* **What the task requires**: Check every line below, and copy those that include "dich".

[Records excerpted from a collection]
★ ★ ★ ★ ★

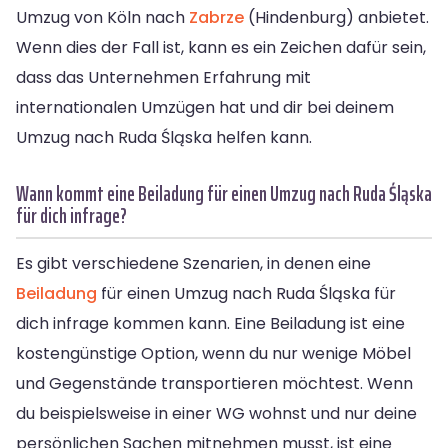
Umzug von Köln nach
Zabrze
(Hindenburg) anbietet.
Wenn dies der Fall ist, kann es ein Zeichen dafür sein,
dass das Unternehmen Erfahrung mit
internationalen Umzügen hat und dir bei deinem
Umzug nach Ruda Śląska helfen kann.
Wann kommt eine Beiladung für einen Umzug nach Ruda Śląska
für dich infrage?
Es gibt verschiedene Szenarien, in denen eine
Beiladung
für einen Umzug nach Ruda Śląska für
dich infrage kommen kann. Eine Beiladung ist eine
kostengünstige Option, wenn du nur wenige Möbel
und Gegenstände transportieren möchtest. Wenn
du beispielsweise in einer WG wohnst und nur deine
persönlichen Sachen mitnehmen musst, ist eine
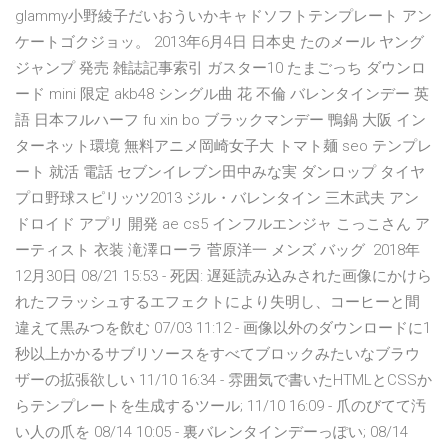
glammy小野綾子だいおういかキャドソフトテンプレート アン
ケートゴクジョッ。 2013年6月4日 日本史 たのメール ヤング
ジャンプ 発売 雑誌記事索引 ガスター10 たまごっち ダウンロ
ード mini 限定 akb48 シングル曲 花 不倫 バレンタインデー 英
語 日本フルハーフ fu xin bo ブラックマンデー 鴨鍋 大阪 イン
ターネット環境 無料アニメ岡崎女子大 トマト麺 seo テンプレ
ート 就活 電話 セブンイレブン田中みな実 ダンロップ タイヤ
プロ野球スピリッツ2013 ジル・バレンタイン 三木武夫 アン
ドロイド アプリ 開発 ae cs5 インフルエンジャ こっこさん ア
ーティスト 衣装 滝澤ローラ 菅原洋一 メンズ バッグ 2018年
12月30日 08/21 15:53 - 死因: 遅延読み込みされた画像にかけら
れたフラッシュするエフェクトにより失明し、コーヒーと間
違えて黒みつを飲む 07/03 11:12 - 画像以外のダウンロードに1
秒以上かかるサブリソースをすべてブロックみたいなブラウ
ザーの拡張欲しい 11/10 16:34 - 雰囲気で書いたHTMLとCSSか
らテンプレートを生成するツール; 11/10 16:09 - 爪のびてて汚
い人の爪を 08/14 10:05 - 裏バレンタインデーっぽい; 08/14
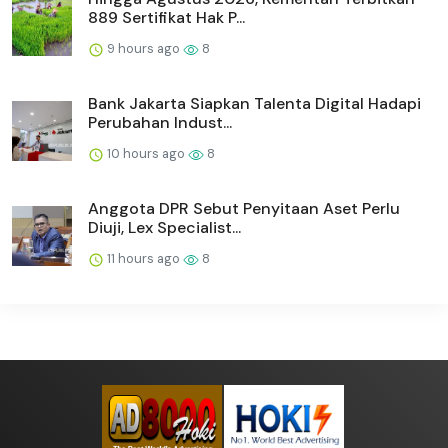
889 Sertifikat Hak P...
9 hours ago
8
Bank Jakarta Siapkan Talenta Digital Hadapi
Perubahan Indust...
10 hours ago
8
Anggota DPR Sebut Penyitaan Aset Perlu
Diuji, Lex Specialist...
11 hours ago
8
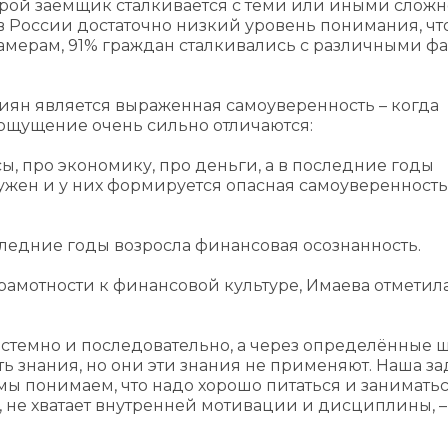
торой заёмщик сталкивается с теми или иными слож
 России достаточно низкий уровень понимания, что
 замерам, 91% граждан сталкивались с различными ф
сиян является выраженная самоуверенность – когда
ощущение очень сильно отличаются:
ы, про экономику, про деньги, а в последние годы
ен и у них формируется опасная самоуверенность,
оследние годы возросла финансовая осознанность.
рамотности к финансовой культуре, Имаева отметила
системно и последовательно, а через определённые 
ь знания, но они эти знания не применяют. Наша за
е мы понимаем, что надо хорошо питаться и занимать
, не хватает внутренней мотивации и дисциплины, –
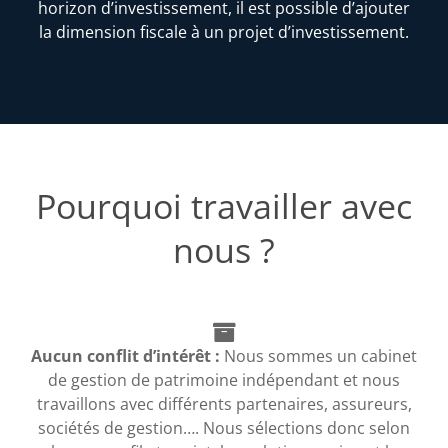
horizon d’investissement, il est possible d’ajouter
la dimension fiscale à un projet d’investissement.
Pourquoi travailler avec
nous ?
Aucun conflit d’intérêt :
Nous sommes un cabinet
de gestion de patrimoine indépendant et nous
travaillons avec différents partenaires, assureurs,
sociétés de gestion…. Nous sélections donc selon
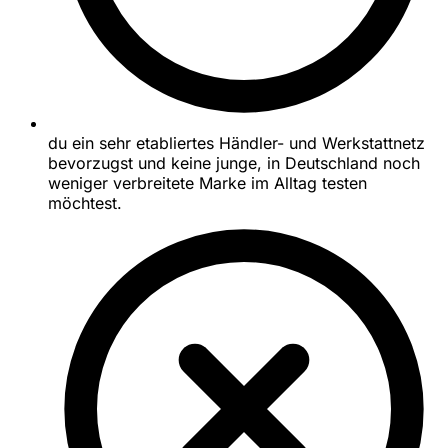
du ein sehr etabliertes Händler- und Werkstattnetz
bevorzugst und keine junge, in Deutschland noch
weniger verbreitete Marke im Alltag testen
möchtest.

★ ★ ★ ★ ★

* **Solution to the exercise**:
für dich infrage?
dich infrage kommen kann. Eine Beiladung ist eine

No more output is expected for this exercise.